Então, levar isso para o público, saber que a minha ancestralidade está sendo vista dessa forma, é um processo de me despir mesmo e de dizer aqui, essa sou eu e eu fico muito feliz que isso é bem recebido e que as pessoas estão sendo acessadas em lugares muito profundos, que também é sem máscaras, sem segundas peles. E uma recepção que acessa lá dentro, acessa a alma de quem houve. Então, eu fico muito feliz que essa ligação com a espiritualidade consiga acessar o público nesse lugar que me acessou quando eu comecei a fazer a série de vídeos, quando eu comecei a pesquisar as cantigas e quando a gente gravou o álbum.

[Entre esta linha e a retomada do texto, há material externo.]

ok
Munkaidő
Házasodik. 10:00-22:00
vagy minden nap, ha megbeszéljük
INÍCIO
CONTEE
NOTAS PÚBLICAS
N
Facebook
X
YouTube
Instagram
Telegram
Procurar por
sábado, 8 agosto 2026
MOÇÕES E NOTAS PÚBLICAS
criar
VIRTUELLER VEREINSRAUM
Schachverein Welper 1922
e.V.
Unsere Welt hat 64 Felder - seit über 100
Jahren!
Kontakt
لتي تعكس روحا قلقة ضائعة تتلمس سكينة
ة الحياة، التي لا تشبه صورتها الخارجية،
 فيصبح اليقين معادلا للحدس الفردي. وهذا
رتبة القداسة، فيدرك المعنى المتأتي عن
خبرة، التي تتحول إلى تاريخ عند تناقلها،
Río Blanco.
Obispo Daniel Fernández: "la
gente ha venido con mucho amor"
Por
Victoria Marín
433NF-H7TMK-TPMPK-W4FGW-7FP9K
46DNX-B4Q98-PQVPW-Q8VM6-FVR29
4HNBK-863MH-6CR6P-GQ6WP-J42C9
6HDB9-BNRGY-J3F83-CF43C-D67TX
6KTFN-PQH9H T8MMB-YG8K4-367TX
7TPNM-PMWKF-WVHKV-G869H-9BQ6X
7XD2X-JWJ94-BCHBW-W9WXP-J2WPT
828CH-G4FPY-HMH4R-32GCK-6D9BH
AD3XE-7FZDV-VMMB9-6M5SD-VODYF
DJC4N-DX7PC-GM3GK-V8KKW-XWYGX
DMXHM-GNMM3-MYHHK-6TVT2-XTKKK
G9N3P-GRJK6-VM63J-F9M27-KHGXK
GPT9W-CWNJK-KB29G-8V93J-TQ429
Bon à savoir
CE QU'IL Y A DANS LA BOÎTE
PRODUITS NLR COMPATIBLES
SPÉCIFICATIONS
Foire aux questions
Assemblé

DP – E agora o show de mesmo nome?
IF – O show “Em Cantos de Òríṣá” é exatamente isso que o álbum diz, ele acessa e me acessa e eu espero que consiga encontrar a plateia nesse mesmo lugar de quem se permite sentir e seja a de onde for, se sentir a partir do seu íntimo. Então, eu tô muito feliz que o show esteja acontecendo agora com as pessoas que estão participando, o Juan de Souza, o Luan Badaró, o Beto Lemos, com a participação da Quel, com a participação do Yuri Passos, com a participação da Erika de Paula, que também vai estar tocando. Então, é um show que vem me fazendo ter muitos silêncios para entender, para aceitar e para sentir o que é possível em cada momento que ele acontece, em cada ensaio, em cada audição do repertório. É isso, é só entregar, se permitir e aceitar o que vai vir, que eu imagino que seja muito, muito bonito e muito especial.
DP – O que move você na vida?
IF – O que me move na vida é difícil, mas eu acho que, em uma única palavra, a arte me move. A arte me move e a arte é num lugar muito amplo. A arte que acessa a espiritualidade, a arte que acessa a racionalidade também, a arte que me possibilita visualizar possibilidades. Então, eu acho que consigo responder essa pergunta a partir disso, que a arte é o que me move.